Please! No more croc wrestling.
IT SEEMS only yesterday I complained that if I saw another programme featuring crocodile/alligator hunters I would scream. Put in your earplugs now.
Vets In The Wild West ended with Steve Leonard and Trude Mostue tussling with several of the reptiles invading the swimming pools and backyards of Florida locals. There are only so many animals and so many ways of showing how they live - and I'm beginning to feel that there's little new left to say and show.
Having exhausted the possibilities at home, Steve and Trude have gone abroad. In North Carolina, they joined a military-style operation to round up 130 wild horses in order to control their breeding. They didn't offer them condoms but a contraceptive vaccine. The idea was to control horse numbers to ensure they had enough to eat and didn't destroy the environment on their uninhabited island.

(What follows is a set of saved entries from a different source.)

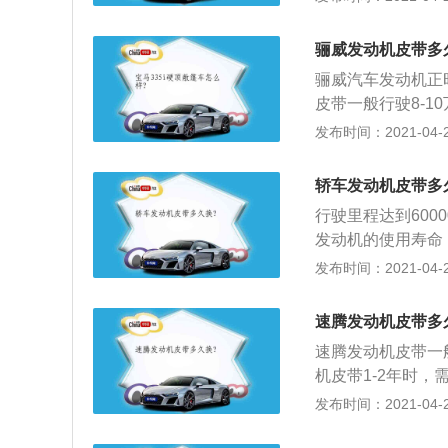
气时间的准确性，
正时皮带的作用是
骊威发动机皮带多
（时间）点火顺序（
骊威汽车发动机正
皮带一般行驶8-
风云旗云，因发动
发布时间：2021-04-28
后，由于车辆的折
短，所以很多修理场
轿车发动机皮带多
3、为了确保发动
行驶里程达到60
用车，正时皮带2
发动机的使用寿命
汽车发动机皮带一
发布时间：2021-04-28
万，也就要进行更
动机的使用寿命，
速腾发动机皮带多
左右需注意更换发
速腾发动机皮带一
机皮带1-2年时，
动机配气系统的重
发布时间：2021-04-27
时间的准确性，使
时皮带的作用是在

As you'd expect from the BBC natural history unit, Animals: The Inside Story featured lots of stunning photography and computer imagery showing inside the bodies of the featured creatures. But again, most of it seemed familiar, as though we were watching a Best Of compilation of other programmes.
The subject is the predator and its prey. The idea is to investigate ways in which they tip the balance in their favour to gain the advantage over the other. A tiger in the Indian forest is "a top of the range" hunter. The one we saw was a female who hadn't eaten in five days. "And she's very hungry," said narrator Robert Lindsay, unnecessarily.
To stay alive, one deer is all she needs. She'll get her lunch with the aid of acute hearing, binocular vision and great speed - three attributes that would be handy for humans engaged in the battle of the shopping trolleys down at Tesco's on a Saturday morning.
Only one in ten hunts succeed, we were told. Which left me wondering how they knew these statistics. Is someone sitting in the jungle with a clipboard marking off the tiger's activities?
The peregrine falcon, which can't hide in the empty skies, relies on sheer speed for the element of surprise. The pigeon on the ground earmarked as dinner has eyes in the side of the head, enabling the bird to scavenge for food and keep an eye on the skies for danger at the same time. Most impressive is the python, which slows down its whole system and just waits. The cold snake seems dead but is alive - "only just" - and waiting for its sensors to detect the heat of another creature. Then it knows dinner is ready and comes back to life.